| What is being asked |
Every record below should be repeated exactly. Omit the pictures.
- - - - -
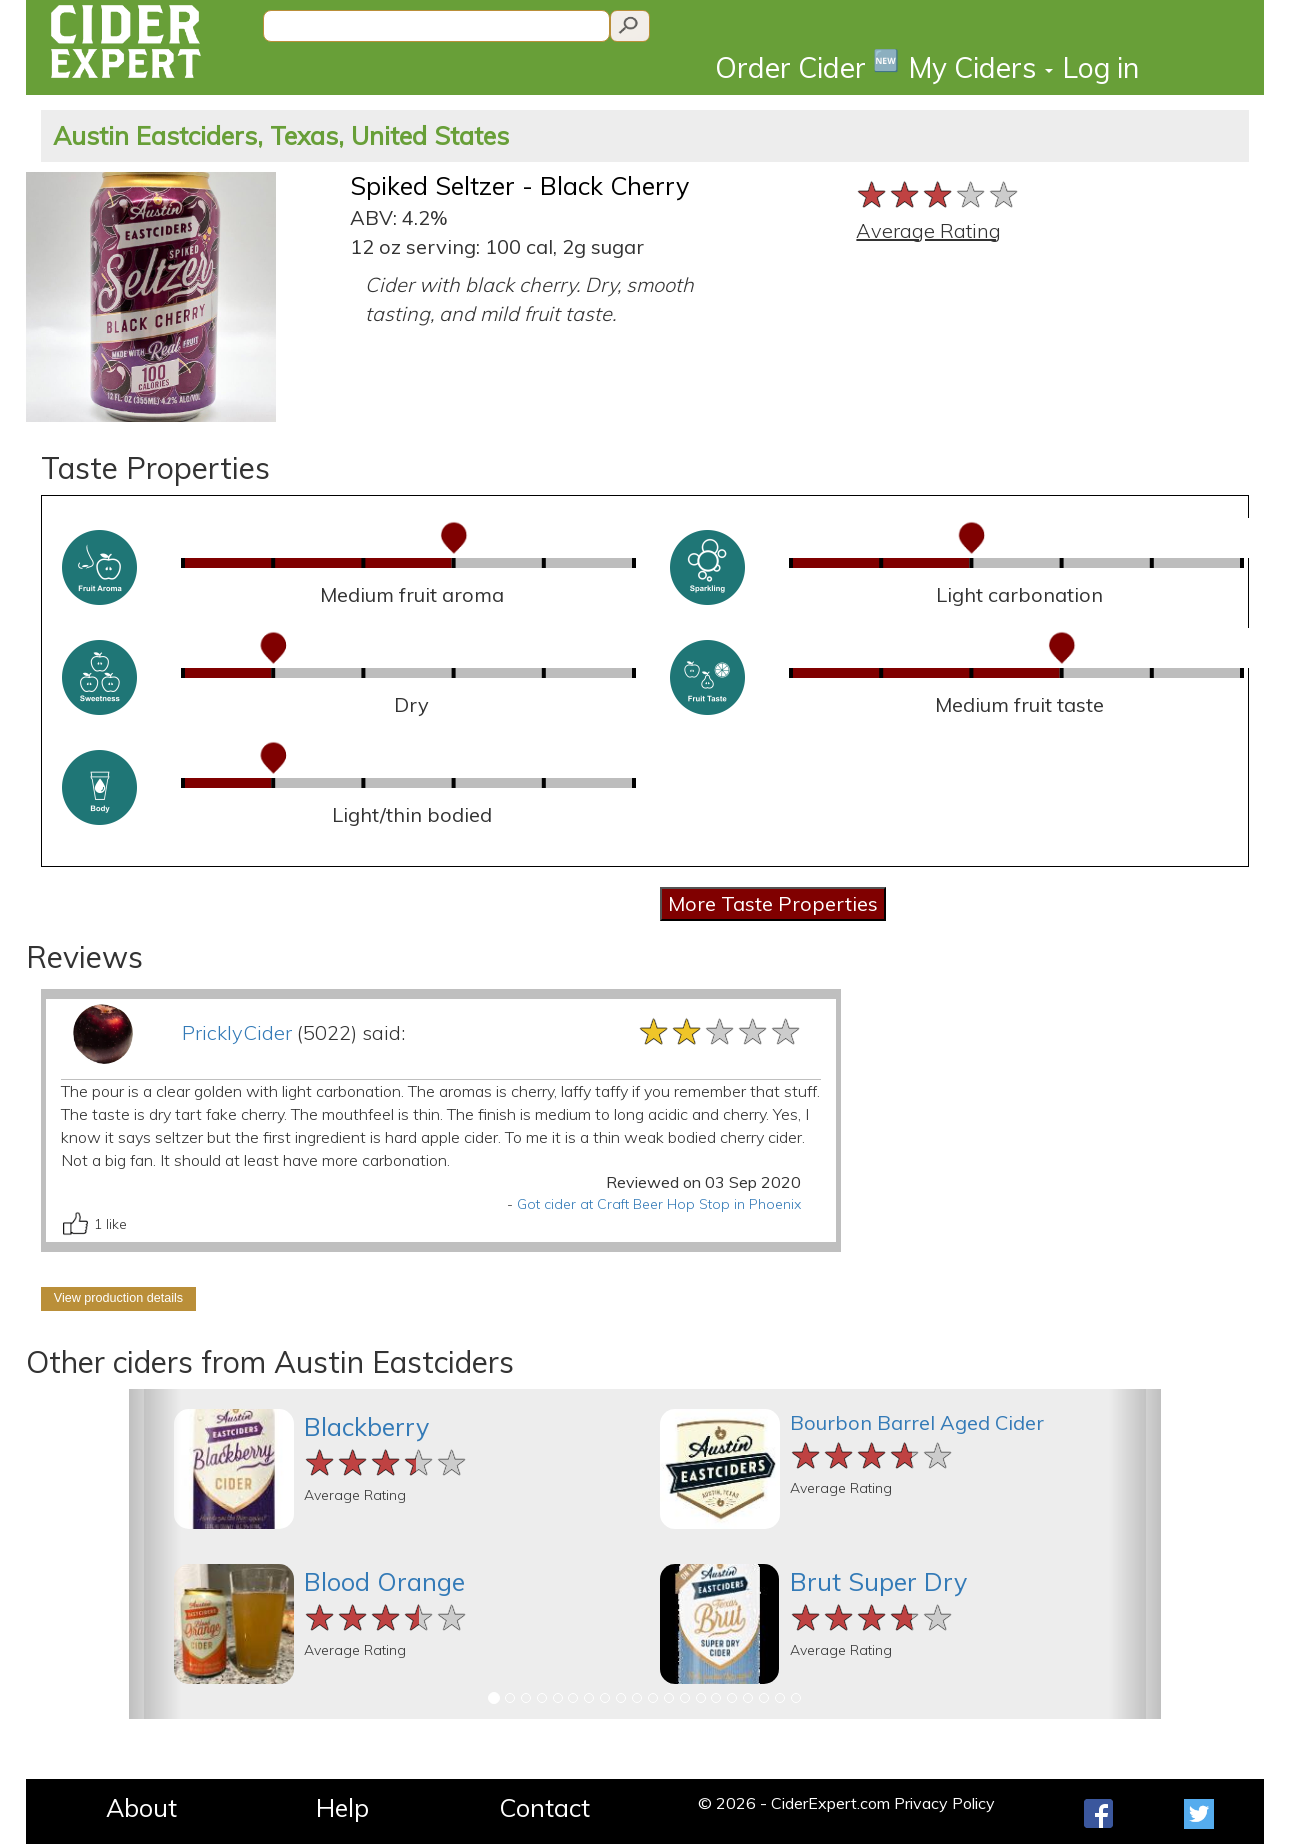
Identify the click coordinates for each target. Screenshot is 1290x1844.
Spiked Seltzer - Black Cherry (519, 185)
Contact (544, 1807)
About (141, 1807)
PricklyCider (237, 1032)
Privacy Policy (944, 1803)
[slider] (938, 194)
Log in (1101, 67)
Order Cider (807, 66)
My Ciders (981, 67)
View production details (118, 1298)
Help (342, 1807)
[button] (155, 1554)
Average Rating (928, 230)
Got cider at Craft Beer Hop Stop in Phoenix (659, 1204)
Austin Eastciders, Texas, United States (281, 135)
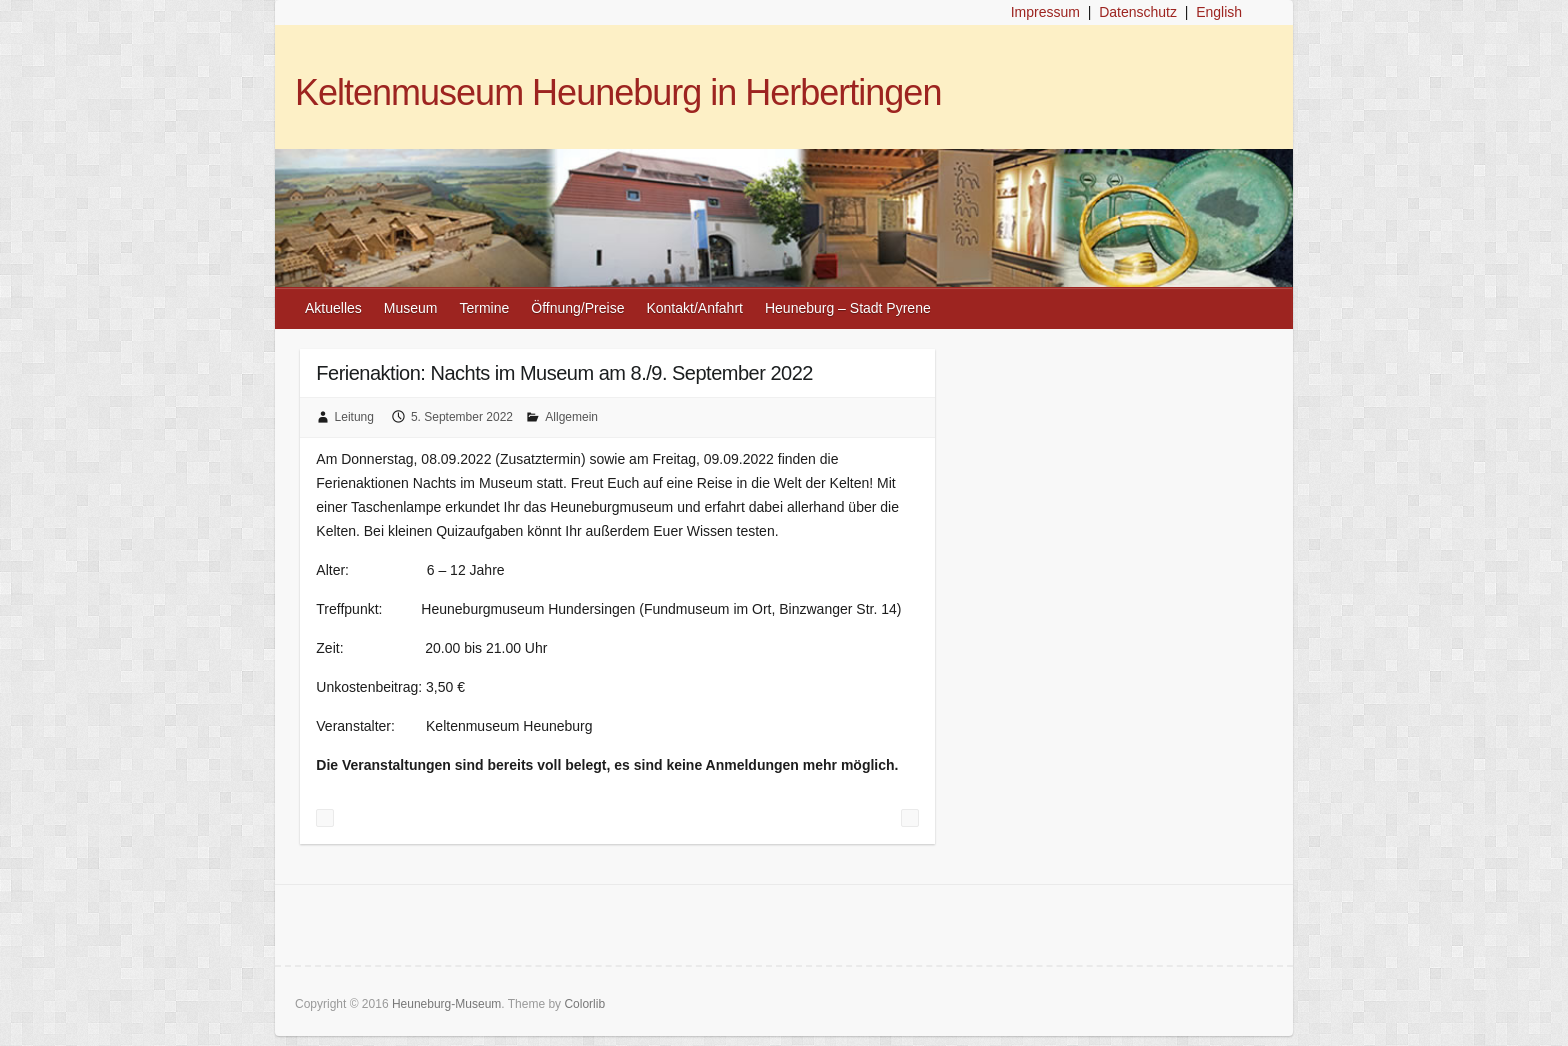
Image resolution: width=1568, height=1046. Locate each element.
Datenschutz (1138, 12)
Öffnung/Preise (577, 308)
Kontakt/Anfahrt (694, 308)
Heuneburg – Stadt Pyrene (848, 308)
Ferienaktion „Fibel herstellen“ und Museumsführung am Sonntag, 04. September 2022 (325, 818)
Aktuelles (333, 308)
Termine (485, 308)
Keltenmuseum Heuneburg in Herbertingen (618, 92)
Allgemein (571, 417)
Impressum (1045, 12)
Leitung (354, 417)
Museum (411, 308)
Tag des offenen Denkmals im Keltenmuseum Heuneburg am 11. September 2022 (910, 818)
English (1219, 12)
- - - - -
| Exercise solution |
Identify the click coordinates for each target. Screenshot is 1290x1844.
Spiked Seltzer - Black Cherry (519, 185)
Contact (544, 1807)
About (141, 1807)
PricklyCider (237, 1032)
Privacy Policy (944, 1803)
[slider] (938, 194)
Log in (1101, 67)
Order Cider (807, 66)
My Ciders (981, 67)
View production details (118, 1298)
Help (342, 1807)
[button] (155, 1554)
Average Rating (928, 230)
Got cider at Craft Beer Hop Stop in Phoenix (659, 1204)
Austin Eastciders, Texas, United States (281, 135)
Image resolution: width=1568, height=1046. Locate each element.
Datenschutz (1138, 12)
Öffnung/Preise (577, 308)
Kontakt/Anfahrt (694, 308)
Heuneburg – Stadt Pyrene (848, 308)
Ferienaktion „Fibel herstellen“ und Museumsführung am Sonntag, 04. September 2022 (325, 818)
Aktuelles (333, 308)
Termine (485, 308)
Keltenmuseum Heuneburg in Herbertingen (618, 92)
Allgemein (571, 417)
Impressum (1045, 12)
Leitung (354, 417)
Museum (411, 308)
Tag des offenen Denkmals im Keltenmuseum Heuneburg am 11. September 2022 (910, 818)
English (1219, 12)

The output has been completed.